Media is kinder to farmed salmon sector when discussing its use of technology
Liza MayerFeatures Research Dalhousie University editors pick public perception
Innovations meant to improve the sector are one of the rare topics the media portrays positively, says study
Researchers at Dalhousie University who analyzed how salmon aquaculture has been portrayed in the media in Atlantic Canada have found that one of the rare times there was a “positive tone” in the articles about the industry is when discussing its use of technology to improve its sustainability and potentially reduce environmental impacts.
The team studied industry news published in the region over a span of 15 years starting from January 2005. The team categorized them according to political, environmental, social and technological angles and identified the “tone” of the articles. They found that positive tones were least represented.
“Environmental risks and how they are managed have been consistent factors influencing how the industry has been portrayed by the media,” said lead study author Paul Kraly. The team, which includes Jenny Weitzman and Ramón Filgueira, concluded that perceived environmental effects of salmon farming is a major driver affecting acceptance.
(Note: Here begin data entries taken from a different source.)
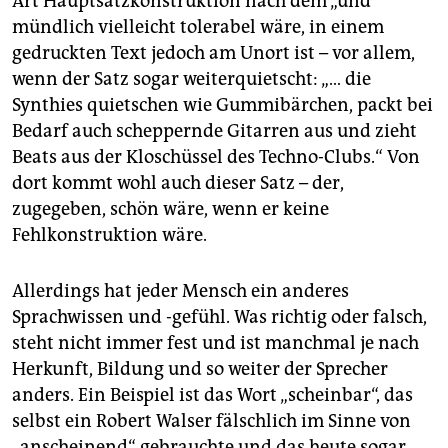
Art Hauptsatzkonstruktion nach dem „und“
mündlich vielleicht tolerabel wäre, in einem
gedruckten Text jedoch am Unort ist – vor allem,
wenn der Satz sogar weiterquietscht: „… die
Synthies quietschen wie Gummibärchen, packt bei
Bedarf auch scheppernde Gitarren aus und zieht
Beats aus der Kloschüssel des Techno-Clubs.“ Von
dort kommt wohl auch dieser Satz – der,
zugegeben, schön wäre, wenn er keine
Fehlkonstruktion wäre.
Allerdings hat jeder Mensch ein anderes
Sprachwissen und -gefühl. Was richtig oder falsch,
steht nicht immer fest und ist manchmal je nach
Herkunft, Bildung und so weiter der Sprecher
anders. Ein Beispiel ist das Wort „scheinbar“, das
selbst ein Robert Walser fälschlich im Sinne von
„anscheinend“ gebrauchte und das heute sogar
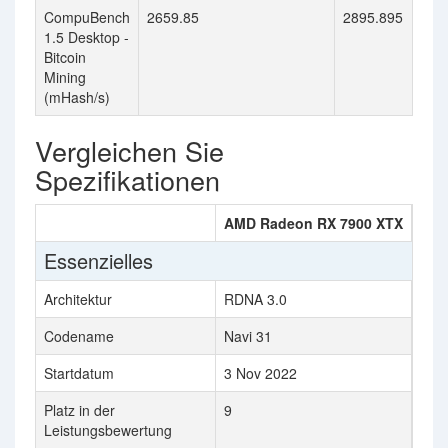
CompuBench
2659.85
2895.895
1.5 Desktop -
Bitcoin
Mining
(mHash/s)
Vergleichen Sie
Spezifikationen
AMD Radeon RX 7900 XTX
NVI
Essenzielles
Architektur
RDNA 3.0
Ada
Codename
Navi 31
AD1
Startdatum
3 Nov 2022
3 J
Platz in der
9
8
Leistungsbewertung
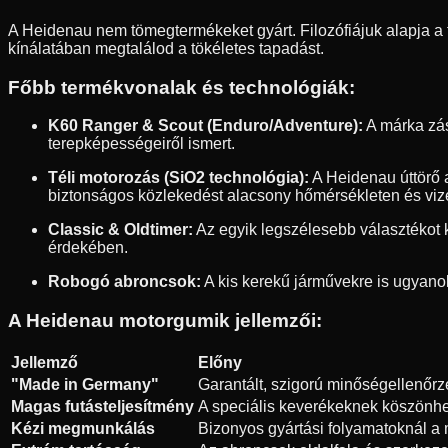
A Heidenau nem tömegtermékeket gyárt. Filozófiájuk alapja a 
kínálatában megtalálod a tökéletes tapadást.
Főbb termékvonalak és technológiák:
K60 Ranger & Scout (Enduro/Adventure):
A márka zás
terepképességeiről ismert.
Téli motorozás (SiO2 technológia):
A Heidenau úttörő a
biztonságos közlekedést alacsony hőmérsékleten és vize
Classic & Oldtimer:
Az egyik legszélesebb választékot 
érdekében.
Robogó abroncsok:
A kis kerekű járművekre is ugyanol
A Heidenau motorgumik jellemzői:
Jellemző
Előny
"Made in Germany"
Garantált, szigorú minőségellenőr
Magas futásteljesítmény
A speciális keverékeknek köszönhe
Kézi megmunkálás
Bizonyos gyártási folyamatoknál a ma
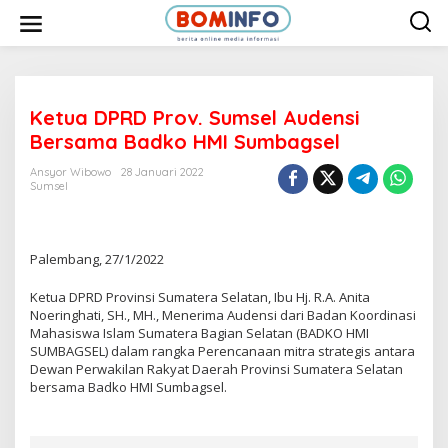
L
e
w
a
t
i
k
e
Ketua DPRD Prov. Sumsel Audensi
k
Bersama Badko HMI Sumbagsel
o
n
t
Ansyor Wibowo
28 Januari 2022
e
Sumsel
n
Palembang, 27/1/2022
Ketua DPRD Provinsi Sumatera Selatan, Ibu Hj. R.A. Anita
Noeringhati, SH., MH., Menerima Audensi dari Badan Koordinasi
Mahasiswa Islam Sumatera Bagian Selatan (BADKO HMI
SUMBAGSEL) dalam rangka Perencanaan mitra strategis antara
Dewan Perwakilan Rakyat Daerah Provinsi Sumatera Selatan
bersama Badko HMI Sumbagsel.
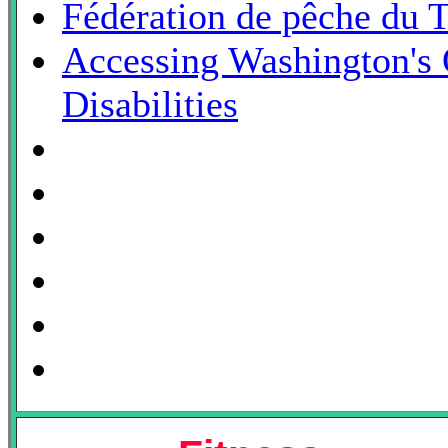
Fédération de pêche du T
Accessing Washington's 
Disabilities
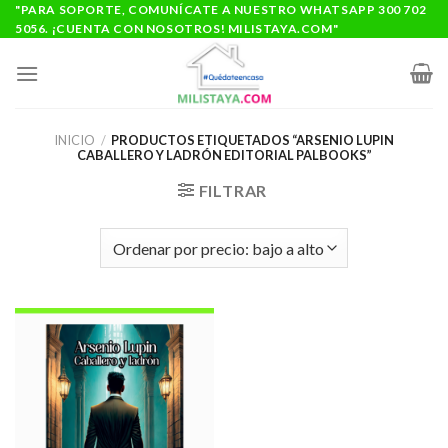
Saltar
"PARA SOPORTE, COMUNÍCATE A NUESTRO WHATSAPP 300 702
5056. ¡CUENTA CON NOSOTROS! MILISTAYA.COM"
al
contenido
INICIO
/
PRODUCTOS ETIQUETADOS “ARSENIO LUPIN
CABALLERO Y LADRÓN EDITORIAL PALBOOKS”
FILTRAR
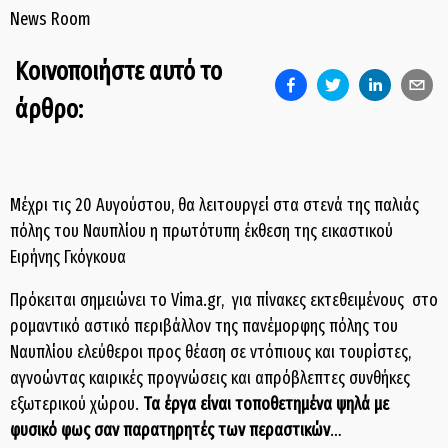
News Room
Κοινοποιήστε αυτό το
άρθρο:
Μέχρι τις 20 Αυγούστου, θα λειτουργεί στα στενά της παλιάς
πόλης του Ναυπλίου η πρωτότυπη έκθεση της εικαστικού
Ειρήνης Γκόγκουα
Πρόκειται σημειώνει το Vima.gr, για πίνακες εκτεθειμένους στο
ρομαντικό αστικό περιβάλλον της πανέμορφης πόλης του
Ναυπλίου ελεύθεροι προς θέαση σε ντόπιους και τουρίστες,
αγνοώντας καιρικές προγνώσεις και απρόβλεπτες συνθήκες
εξωτερικού χώρου.
Τα έργα είναι τοποθετημένα ψηλά με
φυσικό φως σαν παρατηρητές των περαστικών
…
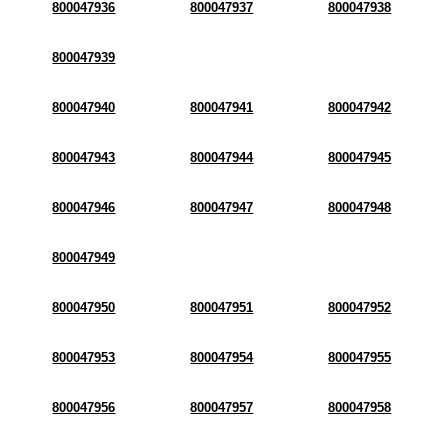
800047936
800047937
800047938
800047939
800047940
800047941
800047942
800047943
800047944
800047945
800047946
800047947
800047948
800047949
800047950
800047951
800047952
800047953
800047954
800047955
800047956
800047957
800047958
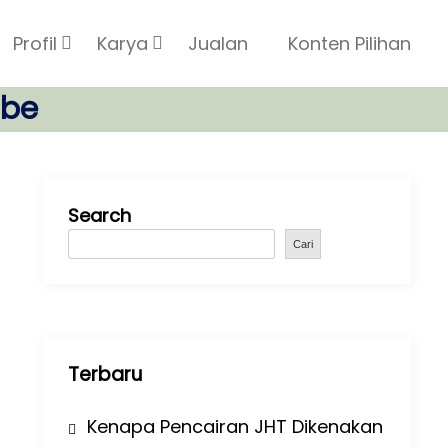
Profil
Karya
Jualan
Konten Pilihan
ube
Search
Cari
Terbaru
Kenapa Pencairan JHT Dikenakan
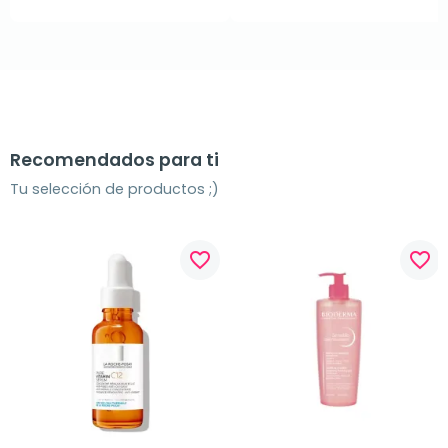
Recomendados para ti
Tu selección de productos ;)
favorite_border
favorite_border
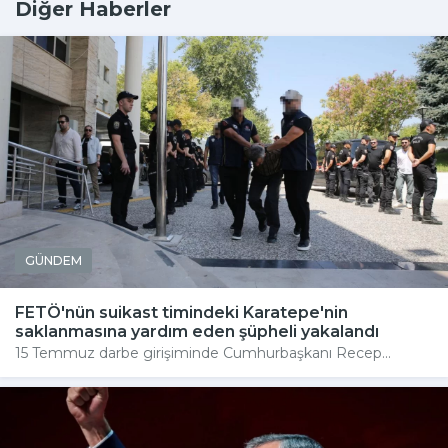
Diğer Haberler
GÜNDEM
FETÖ'nün suikast timindeki Karatepe'nin
saklanmasına yardım eden şüpheli yakalandı
15 Temmuz darbe girişiminde Cumhurbaşkanı Recep...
But “over time, there has been an increase in the discussion of the technological attributes of aquaculture within the Atlantic Canadian media,” the study noted. “Technological attributes were predominantly portrayed in a positive manner.”
Among the innovations that were “commended” was data collection through the use of artificial intelligence to help track certain diseases on farms (The Chronicle Herald, 2019).
The media also reported positively the instances of innovative research, for instance, when salmon waste has been turned into biodiesel at Memorial University in Newfoundland (The Telegram, 2014).
The few cases where technology and research was portrayed negatively often highlighted concerns over conflicting scientific results, for instance the industry’s effects on lobster fishers or potential scientific bias (The Chronicle Herald, 2014), the study found.
“As a result, the increasing positive portrayal of such technological advancements in the media may help communicate the industry’s benefits and improvements, influencing how individuals view the industry,” the authors suggested.
The study inferred that the age of the industry may have influenced media’s portrayal: the more established the industry, the fewer problems, the less negative the media.
News coverage of the industry also emphasized “public involvement and consultation,” which “suggests a lack of communication between governmental decision-makers, industry and local community can create negative attitudes and actions towards projects.”
Strengthening community involvement in the industry’s decision-making process and increasing its transparency in order to increase farmed salmon’s social acceptance, it said.
“Public perception of the industry influences the implementation of new aquaculture operations. As aquaculture attempts to expand, tension between industry and communities may emerge, thus increasing the need for social acceptance,” it said.
The study was published online in ScienceDirect.com in September 2021.